#### TRY IT:
Could you retype exactly the lines below between the one holding "当店では無料の宅配キットをご用意しております。" and the one holding "Konfirmation", inclusive, leaving out any pictures?

#### EXTRACTED DATA:
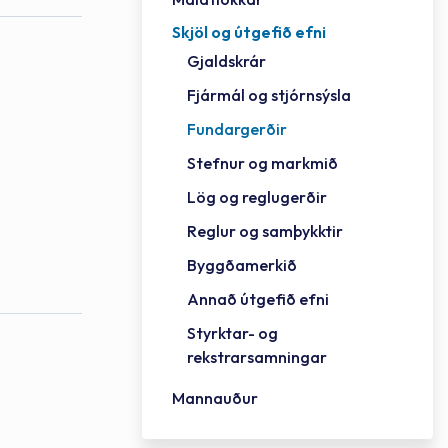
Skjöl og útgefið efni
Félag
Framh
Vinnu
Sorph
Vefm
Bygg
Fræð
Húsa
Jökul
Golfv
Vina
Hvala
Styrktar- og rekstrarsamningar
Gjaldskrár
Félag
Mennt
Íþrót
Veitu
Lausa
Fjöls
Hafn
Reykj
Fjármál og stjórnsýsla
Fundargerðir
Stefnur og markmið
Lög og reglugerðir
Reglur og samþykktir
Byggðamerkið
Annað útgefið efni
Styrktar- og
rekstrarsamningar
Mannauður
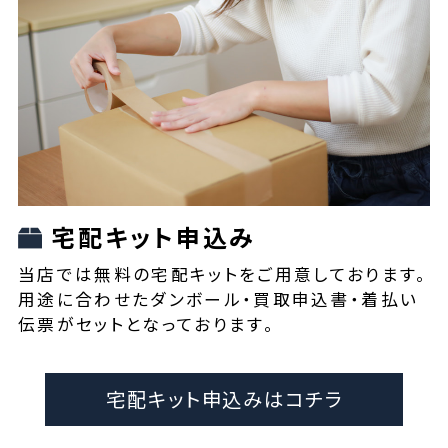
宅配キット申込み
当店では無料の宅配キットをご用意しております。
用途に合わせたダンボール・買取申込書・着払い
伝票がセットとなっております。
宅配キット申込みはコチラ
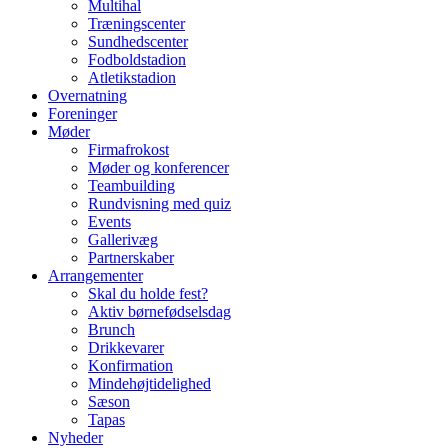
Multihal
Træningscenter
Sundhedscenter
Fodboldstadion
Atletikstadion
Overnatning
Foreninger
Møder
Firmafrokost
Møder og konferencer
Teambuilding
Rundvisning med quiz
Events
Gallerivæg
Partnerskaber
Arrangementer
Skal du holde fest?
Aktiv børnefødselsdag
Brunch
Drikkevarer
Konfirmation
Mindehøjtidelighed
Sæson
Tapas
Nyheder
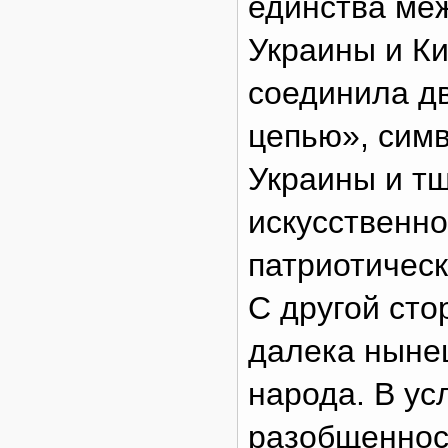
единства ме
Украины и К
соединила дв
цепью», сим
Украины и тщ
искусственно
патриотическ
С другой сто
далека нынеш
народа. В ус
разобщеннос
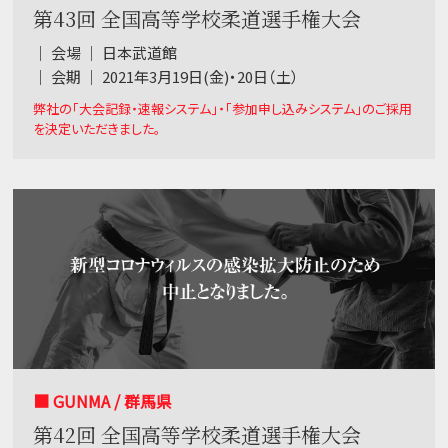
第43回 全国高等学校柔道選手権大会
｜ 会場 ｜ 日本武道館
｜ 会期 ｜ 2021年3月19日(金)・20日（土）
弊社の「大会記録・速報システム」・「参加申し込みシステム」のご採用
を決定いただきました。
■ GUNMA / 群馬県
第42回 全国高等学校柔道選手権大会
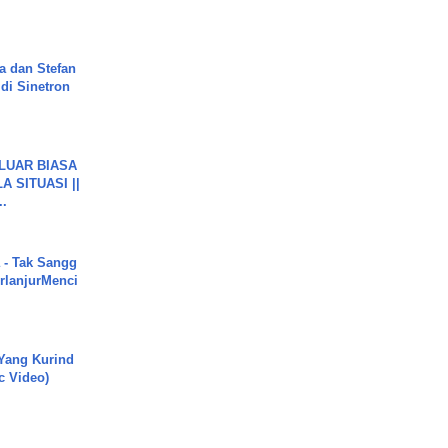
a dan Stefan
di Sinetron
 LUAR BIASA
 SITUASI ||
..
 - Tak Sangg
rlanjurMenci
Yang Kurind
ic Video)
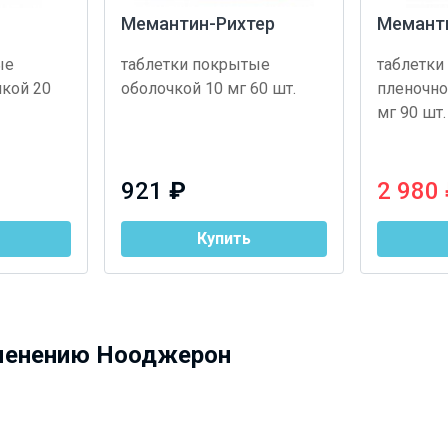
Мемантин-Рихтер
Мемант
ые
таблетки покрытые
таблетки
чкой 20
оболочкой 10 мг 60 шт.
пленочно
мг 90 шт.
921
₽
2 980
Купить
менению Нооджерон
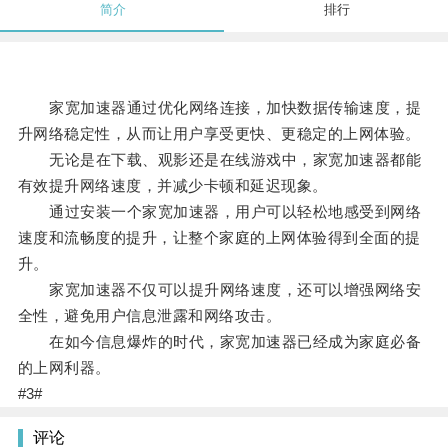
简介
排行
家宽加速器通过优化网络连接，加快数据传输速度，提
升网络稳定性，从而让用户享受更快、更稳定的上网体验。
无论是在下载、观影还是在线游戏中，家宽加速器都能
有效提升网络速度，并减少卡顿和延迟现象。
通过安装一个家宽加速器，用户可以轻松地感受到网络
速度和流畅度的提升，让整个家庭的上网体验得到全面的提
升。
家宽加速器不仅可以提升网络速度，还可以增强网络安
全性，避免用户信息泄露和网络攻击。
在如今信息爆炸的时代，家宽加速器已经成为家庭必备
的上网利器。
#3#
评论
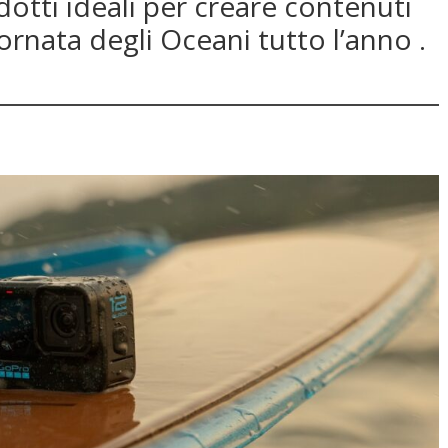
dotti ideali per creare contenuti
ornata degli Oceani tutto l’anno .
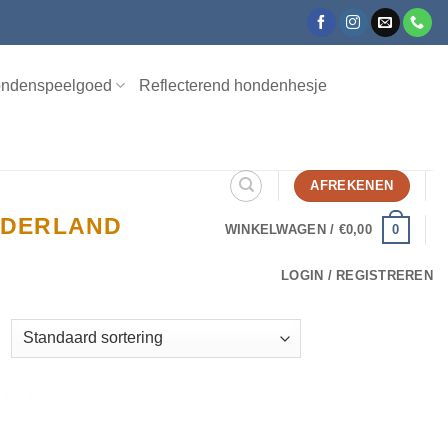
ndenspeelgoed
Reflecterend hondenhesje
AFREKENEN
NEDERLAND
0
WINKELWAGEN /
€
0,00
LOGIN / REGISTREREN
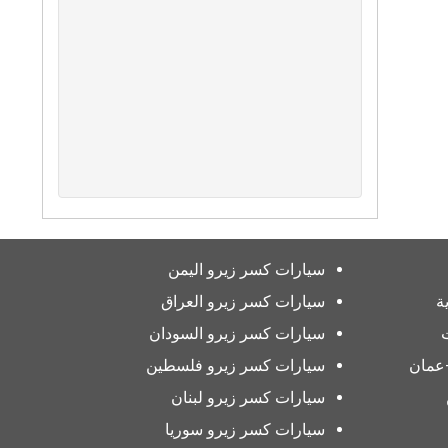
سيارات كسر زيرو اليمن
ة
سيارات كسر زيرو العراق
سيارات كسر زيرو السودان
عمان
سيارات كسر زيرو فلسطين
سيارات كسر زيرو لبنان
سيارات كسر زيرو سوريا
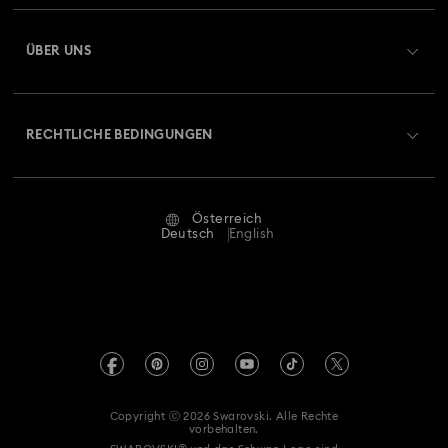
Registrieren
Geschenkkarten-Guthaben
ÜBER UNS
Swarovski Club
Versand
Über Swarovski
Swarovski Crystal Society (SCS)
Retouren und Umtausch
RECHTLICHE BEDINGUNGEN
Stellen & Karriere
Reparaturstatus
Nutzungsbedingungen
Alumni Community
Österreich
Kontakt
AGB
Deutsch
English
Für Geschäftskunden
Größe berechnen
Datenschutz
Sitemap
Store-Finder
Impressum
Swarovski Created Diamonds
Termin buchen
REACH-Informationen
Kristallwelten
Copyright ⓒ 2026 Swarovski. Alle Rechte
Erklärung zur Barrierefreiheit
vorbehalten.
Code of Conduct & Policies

#### SOLUTION TO THIS EXERCISE:
当店では無料の宅配キットをご用意しております。
用途に合わせたダンボール・買取申込書・着払い
伝票がセットとなっております。
宅配キット申込みはコチラ
Multihal
Træningscenter
Sundhedscenter
Fodboldstadion
Atletikstadion
Overnatning
Foreninger
Møder
Firmafrokost
Møder og konferencer
Teambuilding
Rundvisning med quiz
Events
Gallerivæg
Partnerskaber
Arrangementer
Skal du holde fest?
Aktiv børnefødselsdag
Brunch
Drikkevarer
Konfirmation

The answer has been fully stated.